Thanks everyone for your invaluable input. Seems there's so much to learn from you guys.

Cheers,

Tony


----------



## Thirsty Boy (8/5/11)

90 mins mash followed by a stirred ramp to 78 and 90mins boil is a nice safe way to start. You can most certainly get away nicely with 60 and 60, and even with skipping the mashout. But for your first few brews - i'd play it very safe, sacrifice an hour of your valuable time, and be certain that lack of mashing or boiling has been ruled out of the equation as potential trouble points.
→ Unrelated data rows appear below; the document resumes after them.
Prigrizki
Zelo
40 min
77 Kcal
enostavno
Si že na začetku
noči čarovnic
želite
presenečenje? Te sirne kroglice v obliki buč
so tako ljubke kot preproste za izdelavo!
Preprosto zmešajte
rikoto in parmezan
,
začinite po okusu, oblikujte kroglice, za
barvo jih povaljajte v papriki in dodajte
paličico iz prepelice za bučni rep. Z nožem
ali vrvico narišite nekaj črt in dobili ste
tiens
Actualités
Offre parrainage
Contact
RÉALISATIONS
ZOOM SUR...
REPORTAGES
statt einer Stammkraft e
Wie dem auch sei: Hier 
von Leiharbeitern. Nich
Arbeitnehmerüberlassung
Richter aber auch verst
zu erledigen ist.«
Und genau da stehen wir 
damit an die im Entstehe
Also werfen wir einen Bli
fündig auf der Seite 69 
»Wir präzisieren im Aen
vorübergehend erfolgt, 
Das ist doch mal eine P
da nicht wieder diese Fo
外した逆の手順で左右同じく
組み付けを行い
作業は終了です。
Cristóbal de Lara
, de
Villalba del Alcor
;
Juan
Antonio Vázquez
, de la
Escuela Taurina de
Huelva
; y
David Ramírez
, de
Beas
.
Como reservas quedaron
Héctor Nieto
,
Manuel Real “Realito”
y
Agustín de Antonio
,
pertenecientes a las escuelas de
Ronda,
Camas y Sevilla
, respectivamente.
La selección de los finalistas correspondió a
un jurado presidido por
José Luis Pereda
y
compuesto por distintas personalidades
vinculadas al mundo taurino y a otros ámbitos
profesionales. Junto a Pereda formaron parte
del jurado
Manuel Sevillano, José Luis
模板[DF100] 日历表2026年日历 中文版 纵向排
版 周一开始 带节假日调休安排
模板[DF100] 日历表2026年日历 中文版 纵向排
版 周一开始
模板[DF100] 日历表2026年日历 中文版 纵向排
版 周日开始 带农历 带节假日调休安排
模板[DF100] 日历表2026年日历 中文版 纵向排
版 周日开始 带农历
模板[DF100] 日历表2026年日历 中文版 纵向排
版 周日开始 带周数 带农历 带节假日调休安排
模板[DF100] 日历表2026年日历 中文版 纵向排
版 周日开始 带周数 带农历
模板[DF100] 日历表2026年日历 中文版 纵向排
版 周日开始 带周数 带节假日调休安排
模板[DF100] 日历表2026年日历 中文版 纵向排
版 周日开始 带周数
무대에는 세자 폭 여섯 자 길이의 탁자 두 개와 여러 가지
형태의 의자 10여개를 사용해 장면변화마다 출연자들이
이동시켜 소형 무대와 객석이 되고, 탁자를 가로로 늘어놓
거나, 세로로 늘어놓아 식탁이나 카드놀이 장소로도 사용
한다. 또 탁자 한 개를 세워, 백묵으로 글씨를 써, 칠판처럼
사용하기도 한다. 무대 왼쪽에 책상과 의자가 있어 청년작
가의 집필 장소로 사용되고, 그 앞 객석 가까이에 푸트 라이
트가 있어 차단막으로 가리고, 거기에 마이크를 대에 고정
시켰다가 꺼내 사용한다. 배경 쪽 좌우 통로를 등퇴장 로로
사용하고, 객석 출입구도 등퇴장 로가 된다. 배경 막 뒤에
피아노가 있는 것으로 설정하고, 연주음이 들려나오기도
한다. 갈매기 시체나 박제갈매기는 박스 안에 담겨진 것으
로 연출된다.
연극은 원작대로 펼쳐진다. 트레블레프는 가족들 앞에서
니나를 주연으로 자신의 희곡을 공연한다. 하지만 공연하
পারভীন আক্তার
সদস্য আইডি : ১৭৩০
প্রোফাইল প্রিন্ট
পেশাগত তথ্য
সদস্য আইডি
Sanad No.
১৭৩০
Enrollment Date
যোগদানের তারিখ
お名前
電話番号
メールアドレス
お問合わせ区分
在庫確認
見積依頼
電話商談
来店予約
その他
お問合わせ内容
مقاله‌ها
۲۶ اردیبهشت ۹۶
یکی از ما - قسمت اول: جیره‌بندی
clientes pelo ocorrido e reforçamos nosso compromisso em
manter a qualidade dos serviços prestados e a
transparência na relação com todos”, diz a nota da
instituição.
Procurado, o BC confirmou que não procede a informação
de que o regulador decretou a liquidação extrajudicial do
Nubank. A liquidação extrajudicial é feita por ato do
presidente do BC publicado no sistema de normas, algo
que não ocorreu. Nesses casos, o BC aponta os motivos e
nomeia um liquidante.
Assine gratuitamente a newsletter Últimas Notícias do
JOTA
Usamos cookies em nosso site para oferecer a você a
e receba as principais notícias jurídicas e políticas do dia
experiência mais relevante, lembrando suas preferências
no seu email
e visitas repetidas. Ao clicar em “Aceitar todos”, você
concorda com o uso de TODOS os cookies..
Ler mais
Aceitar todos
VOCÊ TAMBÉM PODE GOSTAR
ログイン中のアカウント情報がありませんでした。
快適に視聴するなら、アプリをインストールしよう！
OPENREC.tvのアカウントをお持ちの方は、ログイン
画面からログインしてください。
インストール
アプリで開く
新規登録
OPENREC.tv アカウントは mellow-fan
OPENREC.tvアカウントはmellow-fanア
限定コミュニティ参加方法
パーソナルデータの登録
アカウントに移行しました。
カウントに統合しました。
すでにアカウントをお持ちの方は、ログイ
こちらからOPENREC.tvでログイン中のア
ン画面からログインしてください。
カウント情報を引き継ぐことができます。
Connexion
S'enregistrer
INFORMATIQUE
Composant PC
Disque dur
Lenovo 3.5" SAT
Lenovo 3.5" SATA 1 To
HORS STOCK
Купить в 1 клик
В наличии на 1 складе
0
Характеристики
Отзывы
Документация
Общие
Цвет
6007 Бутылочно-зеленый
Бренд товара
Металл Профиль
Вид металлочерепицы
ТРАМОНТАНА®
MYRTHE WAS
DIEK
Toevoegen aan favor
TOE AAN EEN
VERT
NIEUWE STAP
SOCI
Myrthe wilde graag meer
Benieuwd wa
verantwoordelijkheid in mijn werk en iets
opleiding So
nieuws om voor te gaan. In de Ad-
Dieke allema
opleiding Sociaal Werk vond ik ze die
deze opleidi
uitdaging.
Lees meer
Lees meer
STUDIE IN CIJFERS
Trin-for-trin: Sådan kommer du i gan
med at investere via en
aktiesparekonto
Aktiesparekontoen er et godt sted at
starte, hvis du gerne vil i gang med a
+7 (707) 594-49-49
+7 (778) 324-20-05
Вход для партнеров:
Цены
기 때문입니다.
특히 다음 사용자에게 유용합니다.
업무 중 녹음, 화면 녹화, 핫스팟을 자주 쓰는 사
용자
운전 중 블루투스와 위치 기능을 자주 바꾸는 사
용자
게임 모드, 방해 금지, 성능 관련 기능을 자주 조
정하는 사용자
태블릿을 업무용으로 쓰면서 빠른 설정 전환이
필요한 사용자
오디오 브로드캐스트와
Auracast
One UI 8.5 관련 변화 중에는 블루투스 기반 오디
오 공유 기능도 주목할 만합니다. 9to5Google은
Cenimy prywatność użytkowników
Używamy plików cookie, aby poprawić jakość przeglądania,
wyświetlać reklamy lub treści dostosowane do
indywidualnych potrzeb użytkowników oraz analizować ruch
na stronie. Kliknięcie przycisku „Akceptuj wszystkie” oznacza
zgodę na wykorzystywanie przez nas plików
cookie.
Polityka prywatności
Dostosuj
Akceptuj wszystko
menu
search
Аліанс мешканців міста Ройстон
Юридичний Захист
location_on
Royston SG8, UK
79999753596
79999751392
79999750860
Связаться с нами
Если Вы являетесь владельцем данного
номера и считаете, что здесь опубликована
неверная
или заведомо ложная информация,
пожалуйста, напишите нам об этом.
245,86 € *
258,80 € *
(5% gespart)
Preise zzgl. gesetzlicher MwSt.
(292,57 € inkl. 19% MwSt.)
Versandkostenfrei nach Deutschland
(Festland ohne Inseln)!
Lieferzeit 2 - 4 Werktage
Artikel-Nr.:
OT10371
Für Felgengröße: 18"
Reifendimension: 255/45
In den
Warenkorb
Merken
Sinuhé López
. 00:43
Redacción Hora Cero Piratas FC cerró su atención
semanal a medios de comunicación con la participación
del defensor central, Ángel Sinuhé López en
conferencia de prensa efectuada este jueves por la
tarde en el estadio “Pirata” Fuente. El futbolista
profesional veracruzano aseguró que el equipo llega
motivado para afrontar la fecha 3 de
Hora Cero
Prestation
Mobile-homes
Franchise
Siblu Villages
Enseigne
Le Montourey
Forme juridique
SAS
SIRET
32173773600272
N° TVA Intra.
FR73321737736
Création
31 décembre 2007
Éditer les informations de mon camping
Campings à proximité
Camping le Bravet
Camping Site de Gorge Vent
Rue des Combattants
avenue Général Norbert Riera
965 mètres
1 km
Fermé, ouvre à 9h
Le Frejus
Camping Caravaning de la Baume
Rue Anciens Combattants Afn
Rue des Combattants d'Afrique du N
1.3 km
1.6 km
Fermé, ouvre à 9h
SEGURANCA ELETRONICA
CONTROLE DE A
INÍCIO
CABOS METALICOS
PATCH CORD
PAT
Half a dozen brews under your belt and everything is working just fine thanks... By all means drop the mash down to 60, try it without a mashout, just boil for the hour etc etc.

Absolutely it works pfectly well with the shorter mash and boil - but when you are starting out, be nice to yourself and allow a little extra time for both so you just dont have to worry.

Me - I boil for 90mins every time whether i am BIAB brewing or not. I get it boiing, take a gravity sample when its been bubbling for a minute or so, then i have half an hour to cool the sample, decide if things have gone to plan, work out if i need to dilute, boil it down a bit extra, add extract, change my hopping schedule etc etc if it hasn't gone to plan. Then once its been boiling for 30mins and i am sure its all been adjusted properly, i chuck in my bittering hops and know that i will hit my post boil targets on the head every single time.

TB


----------



## amarks5 (8/5/11)

Thirsty Boy said:


> 90 mins mash followed by a stirred ramp to 78 and 90mins boil is a nice safe way to start. You can most certainly get away nicely with 60 and 60, and even with skipping the mashout. But for your first few brews - i'd play it very safe, sacrifice an hour of your valuable time, and be certain that lack of mashing or boiling has been ruled out of the equation as potential trouble points.
> 
> Half a dozen brews under your belt and everything is working just fine thanks... By all means drop the mash down to 60, try it without a mashout, just boil for the hour etc etc.
> 
> ...






Thanks Thirsty for your great advice. I will start off with 90/90 and see how I go.

Best wishes,

Tony


----------